* **TASK PROMPT**
Transcribe every entry exactly; the images stay out.

* **DATA IN THIS EXERCISE**
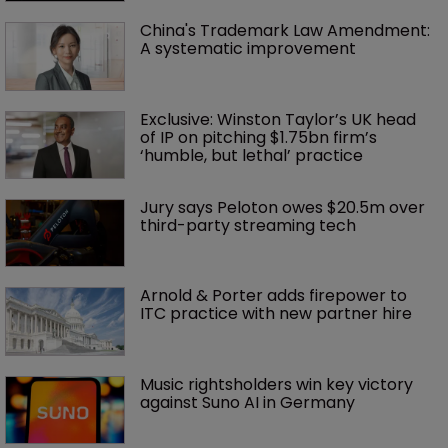
China's Trademark Law Amendment: 
A systematic improvement
Exclusive: Winston Taylor’s UK head 
of IP on pitching $1.75bn firm’s 
‘humble, but lethal’ practice 
Jury says Peloton owes $20.5m over 
third-party streaming tech
Arnold & Porter adds firepower to 
ITC practice with new partner hire
Music rightsholders win key victory 
against Suno AI in Germany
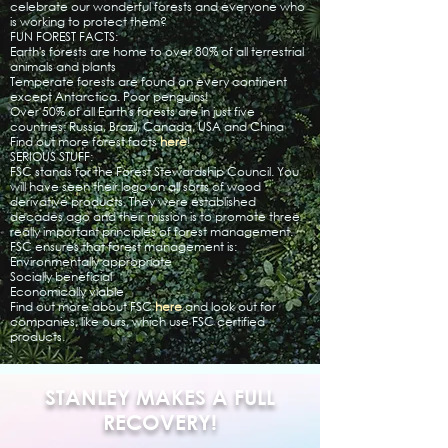
celebrate our wonderful forests and everyone who
is working to protect them?
FUN FOREST FACTS:
Earth's forests are home to over 80% of all terrestrial
animals and plants
Temperate forests are found on every continent
except Antarctica. Poor penguins!
Over 50% of all Earth's forests are in just five
countries: Russia, Brazil, Canada, USA and China
Find out more forest facts
here
!​
SERIOUS STUFF:
FSC stands for the Forest Stewardship Council. You
will have seen their logo on all sorts of wood
derivative products. They were established
decades ago and their mission is to promote three
really important principles of forest management.
FSC ensures that forest management is:
Environmentally appropriate
Socially beneficial
Economically viable
Find out more about FSC
here
and look out for
companies, like ours, which use FSC certified
products.
STANLEY MAKES A FULL
RECOVERY!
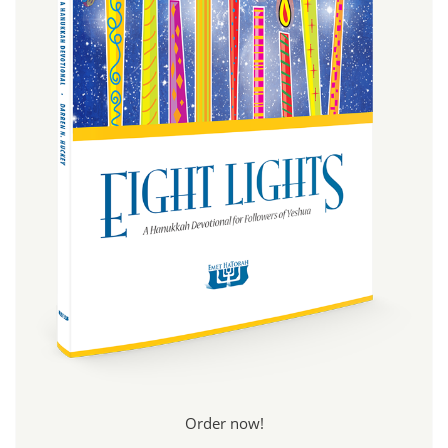
Order now!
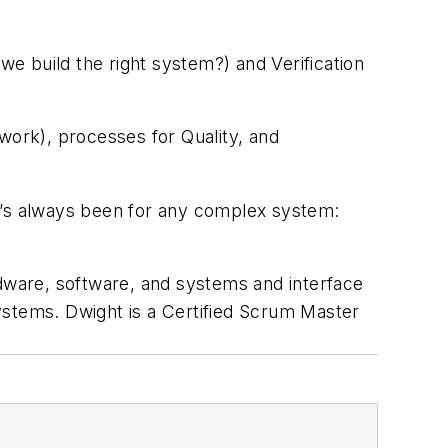
we build the right system?) and Verification
work), processes for Quality, and
 it’s always been for any complex system:
ware, software, and systems and interface
stems. Dwight is a Certified Scrum Master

* **YOUR RESPONSE**
China's Trademark Law Amendment: 
A systematic improvement
Exclusive: Winston Taylor’s UK head 
of IP on pitching $1.75bn firm’s 
‘humble, but lethal’ practice 
Jury says Peloton owes $20.5m over 
third-party streaming tech
Arnold & Porter adds firepower to 
ITC practice with new partner hire
Music rightsholders win key victory 
against Suno AI in Germany
celebrate our wonderful forests and everyone who
is working to protect them?
FUN FOREST FACTS:
Earth's forests are home to over 80% of all terrestrial
animals and plants
Temperate forests are found on every continent
except Antarctica. Poor penguins!
Over 50% of all Earth's forests are in just five
countries: Russia, Brazil, Canada, USA and China
Find out more forest facts
here
!​
SERIOUS STUFF:
FSC stands for the Forest Stewardship Council. You
will have seen their logo on all sorts of wood
derivative products. They were established
decades ago and their mission is to promote three
really important principles of forest management.
FSC ensures that forest management is:
Environmentally appropriate
Socially beneficial
Economically viable
Find out more about FSC
here
and look out for
companies, like ours, which use FSC certified
products.
STANLEY MAKES A FULL
RECOVERY!
Order now!
we build the right system?) and Verification
work), processes for Quality, and
 it’s always been for any complex system:
ware, software, and systems and interface
stems. Dwight is a Certified Scrum Master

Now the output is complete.